- [Data for review]
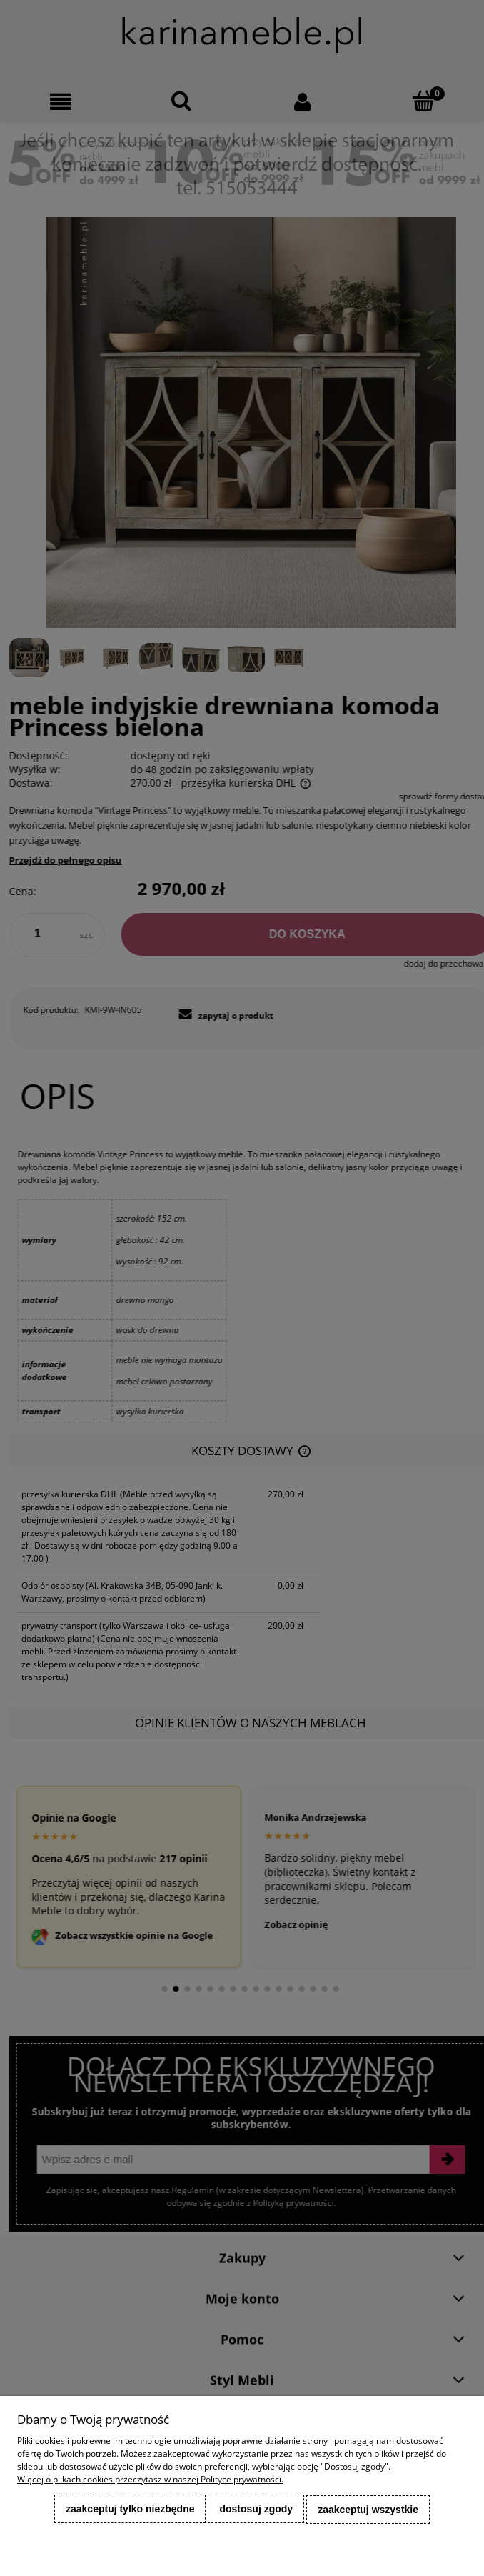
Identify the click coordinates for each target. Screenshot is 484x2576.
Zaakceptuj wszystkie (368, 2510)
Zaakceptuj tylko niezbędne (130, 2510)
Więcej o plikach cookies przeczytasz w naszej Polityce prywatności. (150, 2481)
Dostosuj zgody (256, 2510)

--

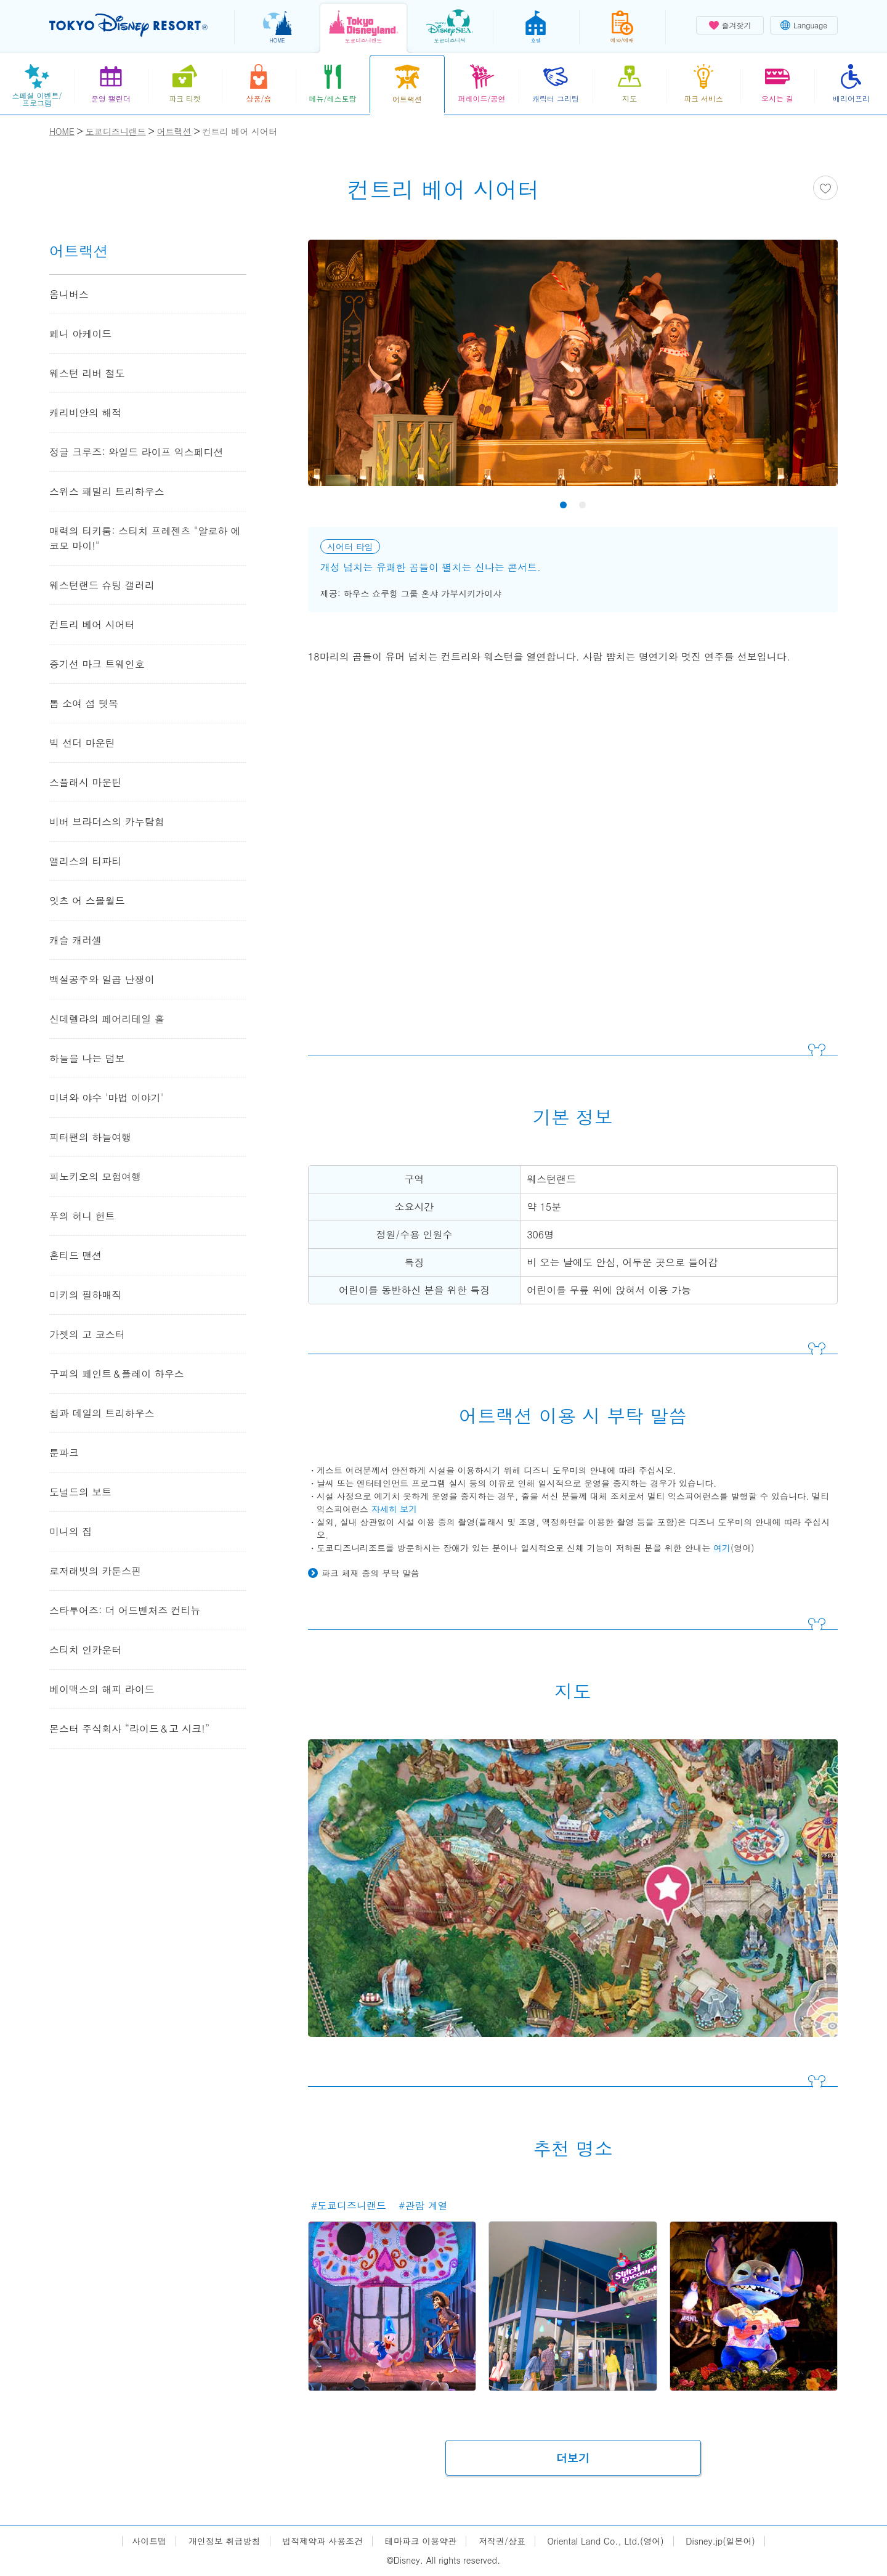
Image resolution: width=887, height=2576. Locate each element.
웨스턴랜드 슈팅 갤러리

- [What you will do]
Transcribe the records above from the line holding "Zaakceptuj tylko niezbędne (130, 2510)" down to the line holding "Dostosuj zgody (256, 2510)", inclusive, without adding anything.

- [Solution]
Zaakceptuj tylko niezbędne (130, 2510)
Więcej o plikach cookies przeczytasz w naszej Polityce prywatności. (150, 2481)
Dostosuj zgody (256, 2510)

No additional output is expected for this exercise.